Stéphane Lejeune, 4/5 : Rigobert doit reconnaître que Kévin mérite d’être Stéphane, quand ses coéquipiers d’un soir bonsoir, s’en sont remis à lui pour mener le jeu grenat ; alors qu’il était le seul par qui pouvait passer le salut. Combattif, exemplaire. Stéphane Lejeune, vous gagnez une encyclopédie Larousse et un peu de respect.
Florent Malouda, 2/5 : Malouda n’a plus les cannes pour faire des miracles même s’il a encore l’envie, la foi, et le talent. Ce qui ne suffit pas pour Albert Cartier, qui sort le Guyanais souriant à la mi-temps.
Bouna Sarr, 1/5 : Remuant comme une petite salope, le Roi Bouna a tenté de donner du fil à retordre à la défense parisienne. Malheureusement, c’était un fil bien trop petit pour être riche en conséquence. A l’inverse de cette passe dans le dos.
Modibo Maïga, 3/5 : Le Malien et son énorme paire de testicules a permis au FC Metz de tenir la dragée haute à Paris, en inscrivant son doublé sur péno : d’une insolence et d’une indolence qui feraient faire des déclarations polémiques à Willy Sagnol. On n’oubliera pas pour autant une première mi-temps digne d’un Moussa Gueye malade. Et on notera avec bonheur cette deuxième période aux grosses cuisses pleine de promesses.
Les remplaçants :
Serguey Krivets, 3/5 : Pour son 254ème match de l’année civile, Krivets ne sait plus courir ; en revanche, le football il ne l’oublie pas.
Yéni N’Gbakoto, 2/5 : Le génie perd progressivement son génial. C’est chiant. Alors qu’il lui suffirait d’être souriant à nouveau et il marquerait plein de buts.
José Luis Palomino, non noté : #JuanManuelFalcon
Les extras :
Bernard Serin, 0/5 : Gros bêta. Fils de pute. L’un ou l’autre.
Le Speaker, 0/5 : Tout juste le niveau pour animer le rayon charcuterie du Super U. Faut faire quelque chose, avant que quelqu’un du public s’en charge.
L’ambiance, 0/5 : Des années que Sinsinf’ mange du caca en Ligue d’eux ou pire. C’est interdit de se gâcher ses propres moments de kiff.
Note à Béné – Sur le cas des supporters grévistes pas contents :
OK Monsieur Serin, ses acolytes, sa moustache, les policiers, les boucliers, les noirs et tout ça ça craint.
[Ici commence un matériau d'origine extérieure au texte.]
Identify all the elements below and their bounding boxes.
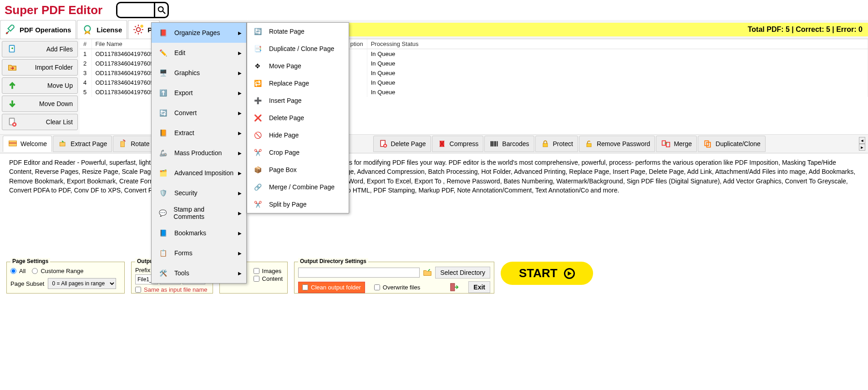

Ensuite, est-ce que quand quelque chose craint il faut bouder comme une petite chatte de quatorze ans et demi ? Non, il faut s’en BATTRE LES COUILLES ! Plutôt que de passer des matchs pourris sans chanter, ni sauter ni s’amuser à traiter les handicapés et les juifs, et rester debout frustré en se disant dans sa tête (« voilà j’espère que t’es content Serin, à cause de toi c’est nul, j’ai même pas pu traiter les Juifs*! »), qu’est ce qui est le plus cool ?
* Encore une fois, Rigobert n’est pas antisémite, c’est juste qu’il n’a pas voté pour le peuple élu.
Même si dans le fond Rigobert sympathise avec les grévistes pas contents, il pense que l’engagement ne doit pas prendre le pas sur la passion. Il pense que les méchants moustachus puent la mort, mais que c’est tout pourri de chialer sur son sort, au lieu de continuer à foutre le zbeul avec les moyens du bord. Même sans tifo, même sans drapeau, mais avec des grosses couilles de taureaux, vous auriez pu étaler la putain de puissance de Sinsinf’ au nez et la moustache de ceux qui essaient de l’enterrer derrière des mesures sécuritaires gay. C’est toujours mieux que de chigner.
Dans une situation de crise, il faut toujours se demander « que ferait Hitler ? ». Bien des choses, mais pas la grève.
Shalom.
Rigobert Pirès


Papacito c’est toi?
C’est quoi cette photo de Porthos Molise en début d’académie? Il porte des cravates en plus du pull sur les épaules maintenant?
Ahalala quelle académie encore une fois ! J’en viendrai presque à trouver N’Daw marrant alors que je l’ai quand même détesté à Sainté (sauf sur son but face à Bordeaux).
Bravo Rigobert.
Du grand Rigobert.
Et quelle belle Collaboration avec un grand C avec le site officiel de la ville rose (ce qui n’est pas gay)!
Metz que un académie
Magnifique. Heureusement qu’il y a la note à Béné, sinon j’aurais pu croire que Rigobert étaient un de ces communo-anarchistes qui font rien qu’à faire la grève.